C'est le grand jour, le Cd Wipidoup est enfin disponible en ligne, qu'on se le dise....
Infaillible contre les jambes lourdes et la mauvaise humeur,
Wipidoup est un remède, une potion magique, concoctée par trois alchimistes bien connus : Gildas Le Buhé, Pierrig Tardivel et Régis Huiban.
Poison violent ou drogue légale des Festoù noz, leur mixture, bien dosée entre chant magnétique et musique de transe, est le véritable opium du danseur.

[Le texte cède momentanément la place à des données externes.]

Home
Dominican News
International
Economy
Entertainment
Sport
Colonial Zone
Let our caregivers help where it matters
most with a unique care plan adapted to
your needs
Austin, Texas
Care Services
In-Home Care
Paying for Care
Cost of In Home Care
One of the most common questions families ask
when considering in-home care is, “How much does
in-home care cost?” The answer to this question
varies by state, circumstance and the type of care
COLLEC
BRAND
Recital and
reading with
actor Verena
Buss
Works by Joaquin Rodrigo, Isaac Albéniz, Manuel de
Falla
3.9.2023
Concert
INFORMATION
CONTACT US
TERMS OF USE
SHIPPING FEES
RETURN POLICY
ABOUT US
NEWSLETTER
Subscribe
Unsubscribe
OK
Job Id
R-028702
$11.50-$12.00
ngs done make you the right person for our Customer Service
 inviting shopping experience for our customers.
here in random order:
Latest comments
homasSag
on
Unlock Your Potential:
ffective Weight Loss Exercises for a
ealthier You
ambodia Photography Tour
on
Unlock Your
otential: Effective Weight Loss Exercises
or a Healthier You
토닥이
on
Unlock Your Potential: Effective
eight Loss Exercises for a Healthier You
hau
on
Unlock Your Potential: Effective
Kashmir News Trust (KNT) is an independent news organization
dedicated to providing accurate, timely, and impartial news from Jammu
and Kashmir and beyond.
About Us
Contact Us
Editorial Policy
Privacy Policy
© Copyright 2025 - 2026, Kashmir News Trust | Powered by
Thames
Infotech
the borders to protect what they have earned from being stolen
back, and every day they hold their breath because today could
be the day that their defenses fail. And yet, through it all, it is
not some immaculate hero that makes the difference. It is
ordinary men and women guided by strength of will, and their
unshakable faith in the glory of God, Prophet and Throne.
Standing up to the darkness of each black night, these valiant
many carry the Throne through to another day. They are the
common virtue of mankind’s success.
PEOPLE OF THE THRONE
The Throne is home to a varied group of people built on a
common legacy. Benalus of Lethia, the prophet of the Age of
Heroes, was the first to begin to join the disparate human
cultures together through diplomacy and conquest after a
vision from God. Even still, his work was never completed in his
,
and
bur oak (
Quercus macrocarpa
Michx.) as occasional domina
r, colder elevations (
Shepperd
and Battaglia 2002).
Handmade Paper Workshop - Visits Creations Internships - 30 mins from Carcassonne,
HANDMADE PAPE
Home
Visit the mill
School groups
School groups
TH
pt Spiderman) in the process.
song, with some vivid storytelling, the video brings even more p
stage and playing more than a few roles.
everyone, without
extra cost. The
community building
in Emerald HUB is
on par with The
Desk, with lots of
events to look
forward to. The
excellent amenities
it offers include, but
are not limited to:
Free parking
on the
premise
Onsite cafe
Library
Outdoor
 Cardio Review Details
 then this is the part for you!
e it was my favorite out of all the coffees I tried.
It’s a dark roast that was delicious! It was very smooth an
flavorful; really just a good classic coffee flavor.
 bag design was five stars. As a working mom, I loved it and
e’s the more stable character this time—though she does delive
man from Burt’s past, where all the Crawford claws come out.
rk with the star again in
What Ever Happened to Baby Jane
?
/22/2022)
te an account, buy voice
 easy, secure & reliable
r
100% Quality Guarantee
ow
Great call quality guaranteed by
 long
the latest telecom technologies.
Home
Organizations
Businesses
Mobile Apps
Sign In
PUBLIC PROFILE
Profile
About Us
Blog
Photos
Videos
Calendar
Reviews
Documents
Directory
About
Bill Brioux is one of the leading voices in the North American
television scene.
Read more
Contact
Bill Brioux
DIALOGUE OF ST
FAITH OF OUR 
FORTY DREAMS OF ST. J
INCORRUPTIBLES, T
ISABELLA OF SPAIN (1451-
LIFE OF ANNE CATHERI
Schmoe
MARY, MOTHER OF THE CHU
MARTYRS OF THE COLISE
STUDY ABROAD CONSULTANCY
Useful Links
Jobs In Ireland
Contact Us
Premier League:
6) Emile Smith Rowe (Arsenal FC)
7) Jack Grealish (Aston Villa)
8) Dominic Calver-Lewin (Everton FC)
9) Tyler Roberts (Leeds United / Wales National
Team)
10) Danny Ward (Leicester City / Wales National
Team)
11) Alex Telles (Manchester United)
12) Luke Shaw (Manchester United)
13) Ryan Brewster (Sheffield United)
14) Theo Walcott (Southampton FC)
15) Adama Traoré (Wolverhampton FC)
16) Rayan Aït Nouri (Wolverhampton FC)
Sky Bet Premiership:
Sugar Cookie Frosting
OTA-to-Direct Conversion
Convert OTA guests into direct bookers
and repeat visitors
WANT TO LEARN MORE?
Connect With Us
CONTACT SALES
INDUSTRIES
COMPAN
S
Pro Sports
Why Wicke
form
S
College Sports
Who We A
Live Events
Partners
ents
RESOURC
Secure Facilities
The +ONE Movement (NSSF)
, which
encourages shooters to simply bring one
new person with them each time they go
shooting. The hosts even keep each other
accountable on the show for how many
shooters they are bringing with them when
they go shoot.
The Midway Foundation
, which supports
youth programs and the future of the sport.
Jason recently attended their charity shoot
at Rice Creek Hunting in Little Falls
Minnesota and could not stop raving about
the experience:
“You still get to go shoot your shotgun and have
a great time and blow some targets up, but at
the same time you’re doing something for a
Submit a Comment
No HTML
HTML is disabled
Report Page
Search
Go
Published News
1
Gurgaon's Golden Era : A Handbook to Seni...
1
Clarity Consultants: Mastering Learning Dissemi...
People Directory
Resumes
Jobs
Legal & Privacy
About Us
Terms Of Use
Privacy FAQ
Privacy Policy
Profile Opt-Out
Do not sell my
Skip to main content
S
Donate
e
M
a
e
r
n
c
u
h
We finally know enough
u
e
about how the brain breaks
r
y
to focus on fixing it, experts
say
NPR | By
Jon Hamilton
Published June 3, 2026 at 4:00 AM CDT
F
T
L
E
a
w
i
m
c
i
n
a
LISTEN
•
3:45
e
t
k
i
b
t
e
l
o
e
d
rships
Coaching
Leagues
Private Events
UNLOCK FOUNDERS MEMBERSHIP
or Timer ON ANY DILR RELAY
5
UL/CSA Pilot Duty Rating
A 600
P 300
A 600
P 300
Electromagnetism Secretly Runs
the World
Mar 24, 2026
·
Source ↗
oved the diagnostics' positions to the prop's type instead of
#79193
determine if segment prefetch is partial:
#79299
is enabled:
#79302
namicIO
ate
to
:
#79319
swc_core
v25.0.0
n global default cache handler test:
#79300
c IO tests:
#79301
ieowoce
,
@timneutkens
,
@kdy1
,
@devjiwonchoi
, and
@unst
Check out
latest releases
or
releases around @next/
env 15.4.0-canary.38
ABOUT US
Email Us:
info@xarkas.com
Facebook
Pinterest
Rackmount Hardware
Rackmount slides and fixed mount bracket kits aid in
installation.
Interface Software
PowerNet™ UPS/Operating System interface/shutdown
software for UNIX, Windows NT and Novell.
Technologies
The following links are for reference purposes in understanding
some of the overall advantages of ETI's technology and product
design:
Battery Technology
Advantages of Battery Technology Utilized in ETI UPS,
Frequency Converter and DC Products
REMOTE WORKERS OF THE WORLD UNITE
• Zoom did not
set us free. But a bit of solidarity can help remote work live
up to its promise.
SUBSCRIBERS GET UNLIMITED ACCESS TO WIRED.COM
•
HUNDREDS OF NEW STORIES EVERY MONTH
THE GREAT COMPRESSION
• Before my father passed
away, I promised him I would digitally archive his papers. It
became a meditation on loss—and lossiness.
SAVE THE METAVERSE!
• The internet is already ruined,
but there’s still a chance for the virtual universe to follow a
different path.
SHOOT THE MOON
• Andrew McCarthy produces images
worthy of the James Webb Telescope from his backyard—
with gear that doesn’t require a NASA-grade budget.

avec Gildas le Buhé : chant et saxophone
Régis Huiban : Accordéon chromatique et accordina
Pierre Tardivel : basse, contrebasse, bigouden'goni
la participation de Philippe Gloaguen : guitare
et une prise de son et un mixage par Julien Le Vu
Contact Wipidoup : www.myspace.com/wipidoup
Bravo Trad Mag N°127
Wipidoup "L'opium du danseur" Où l'on retrouve Régis Huiban plus trad' qu'à l'accoutumée, accompagné de Gildas le Buhé (sax, chant), Pierre Tardivel (basse, contrebasse), Philippe Gloaguen (guitare). Dès les premières notes, on sent que l'on a affaire à un groupe qui va vous dérouiller les jambes. le parquet s'enflamme sous les pieds des danseurs. La musique caresse les oreilles. La rytmique est irréprochable. Tous les ingrédients d'un fest-noz festif sont en place. Wipidoup distribue une drogue à danser digne des plus grands groupes de festou-noz.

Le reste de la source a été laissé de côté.